> [WHAT YOU ARE ASKED TO DO]:
Would you return exactly the lines from the top of the data below through the one containing "duymaz ve dinlemez, yine", leaving out the pictures?

> [SUPPLIED RECORDS]:
*****
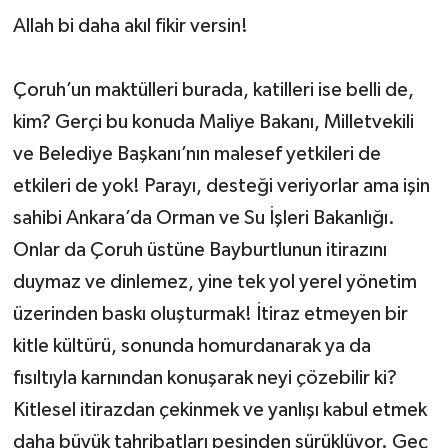
Allah bi daha akıl fikir versin!
Çoruh’un maktülleri burada, katilleri ise belli de,
kim? Gerçi bu konuda Maliye Bakanı, Milletvekili
ve Belediye Başkanı’nın malesef yetkileri de
etkileri de yok! Parayı, desteği veriyorlar ama işin
sahibi Ankara’da Orman ve Su İşleri Bakanlığı.
Onlar da Çoruh üstüne Bayburtlunun itirazını
duymaz ve dinlemez, yine tek yol yerel yönetim
üzerinden baskı oluşturmak! İtiraz etmeyen bir
kitle kültürü, sonunda homurdanarak ya da
fısıltıyla karnından konuşarak neyi çözebilir ki?
Kitlesel itirazdan çekinmek ve yanlışı kabul etmek
daha büyük tahribatları peşinden sürüklüyor. Geç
*****
> [WRITTEN RESPONSE]:
Allah bi daha akıl fikir versin!
Çoruh’un maktülleri burada, katilleri ise belli de,
kim? Gerçi bu konuda Maliye Bakanı, Milletvekili
ve Belediye Başkanı’nın malesef yetkileri de
etkileri de yok! Parayı, desteği veriyorlar ama işin
sahibi Ankara’da Orman ve Su İşleri Bakanlığı.
Onlar da Çoruh üstüne Bayburtlunun itirazını
duymaz ve dinlemez, yine tek yol yerel yönetim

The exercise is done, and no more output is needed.